The Cloud Feature Engineering Pipeline (CFEP) facilitates computation of aggregated features and complex data joins for more broad-based predictive analysis.

About feature engineering

The CFEP augments your datasets with engineered features and data joins. It automatically performs complex data selection and manipulation steps that otherwise require much more hands-on effort.

NOTE: Although the CFEP is enabled by default, your Genesys GPR account in the Genesys Engage Cloud must have the CFEP configured before you can use it. Contact your Genesys representative for more information.

After you have arranged to have the CFEP configured on the GPR Core Platform, follow the procedures in this topic to have Data Loader upload your data to the pipeline. The CFEP is available in Data Loader release 9.0.017.01 and higher.

With the CFEP enabled, Data Loader does the following:

  • Automatically extracts user data from Genesys Info Mart.
  • Uploads historical interaction data processed on specified virtual queues.
  • Optionally, triggers execution of the CFEP job every upload period after all dataset chunks are uploaded to the GPR Core Platform.

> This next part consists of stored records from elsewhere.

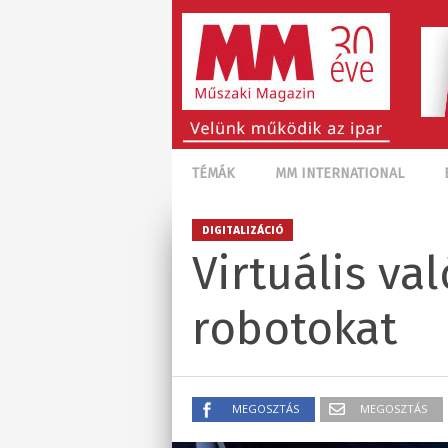
TÉMÁK
MM INTERNATIONAL
DIGITALIZÁCIÓ
Virtuális va
robotokat
MEGOSZTÁS
MEGOSZTÁS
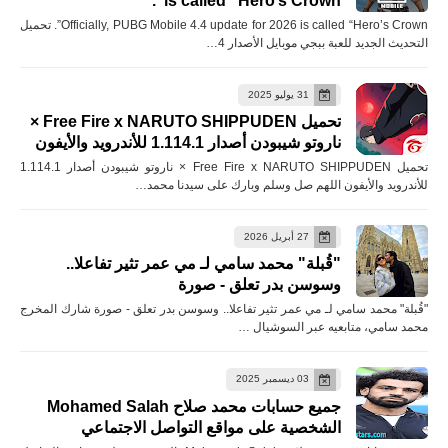
is called “Hero’s Crown”.
Officially, PUBG Mobile 4.4 update for 2026 is called “Hero’s Crown”. تحميل
التحديث الجديد للعبة ببجي موبايل الأصدار 4…
31 يوليو 2025
تحميل Free Fire x NARUTO SHIPPUDEN ×
ناروتو شيبودن أصدار 1.114.1 للأندرويد والأيفون
تحميل Free Fire x NARUTO SHIPPUDEN × ناروتو شيبودن أصدار 1.114.1
للأندرويد والأيفون اللهم صل وسلم وبارك على سيدنا محمد…
27 أبريل 2026
"قُبلة" محمد سامي لـ مي عمر تثير تفاعلا..
وسوسن بدر تعلق - صورة
"قُبلة" محمد سامي لـ مي عمر تثير تفاعلا.. وسوسن بدر تعلق - صورة شارك المخرج
محمد سامي، متابعيه عبر السوشيال …
03 ديسمبر 2025
جميع حسابات محمد صلاح Mohamed Salah
الشخصية على مواقع التواصل الاجتماعي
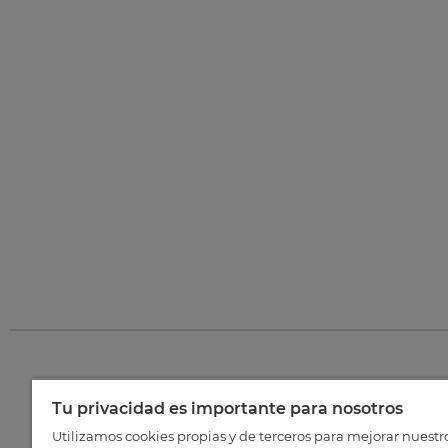
Tu privacidad es importante para nosotros
©
202
Utilizamos cookies propias y de terceros para mejorar nuestr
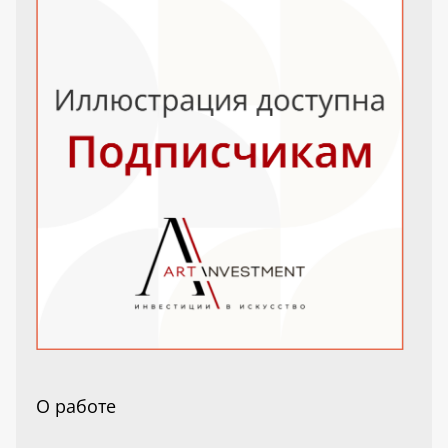
О работе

Turn on feature engineering

Enable feature engineering

Feature engineering is enabled by default. However, you can turn off feature engineering separately for any datasets you do not want to have processed by the CFEP. To turn it off, open the Data Loader Application object in GAX and set the value of the use-cloud-feature-engineering configuration option to false. By default, this option is set to true.

Start feature engineering automatically

To have the CFEP automatically start processing each time Data Loader uploads fresh data, set the trigger-pipeline-execution option to true. If you prefer to start pipeline processing manually, you can trigger it by sending a request to the GPR API.

Configure data extraction from Genesys Info Mart

SQL Query Templates

The fields that Data Loader extracts from the Genesys Info Mart database for upload are defined by an SQL query file. Genesys provides default SQL query template files with the Data Loader IP to populate the interactions and Agent Profile datasets.

Genesys recommends that you use the standard SQL query templates to upload data to the CFEP. If you need custom SQL queries, review the information in Create your own SQL query for mandatory fields and other important guidelines.

Note: If you use the standard SQL query templates, do not configure the sql-query option for the interactions and Agent Profile datasets.

Upload User Data

Data Loader extracts user data stored in the Genesys Info Mart database, which is expected to follow user data mapping and propagation rules. See User Data Mapping in the Genesys Info Mart Deployment Guide for a discussion of this topic.

  • If a user data key in the Info Mart database has only one configured rule, Data Loader automatically adds it to the interactions dataset.
  • If you have configured multiple mappings for a user data key and have not specified which is the default rule, Data Loader adds each mapped user data value to a different column in the dataset. For example, a key, CustomData has two mappings configured, IRF_ROUTE and PARTY. With no default rule configured, Data Loader adds the following two columns to the dataset: CustomData_IRF_ROUTE and CustomData_PARTY.
  • If one of the mapped user data values is more important than the others for predictor creation and model building, you can specify it as the default rule. See Configure user data with multiple mappings for instructions.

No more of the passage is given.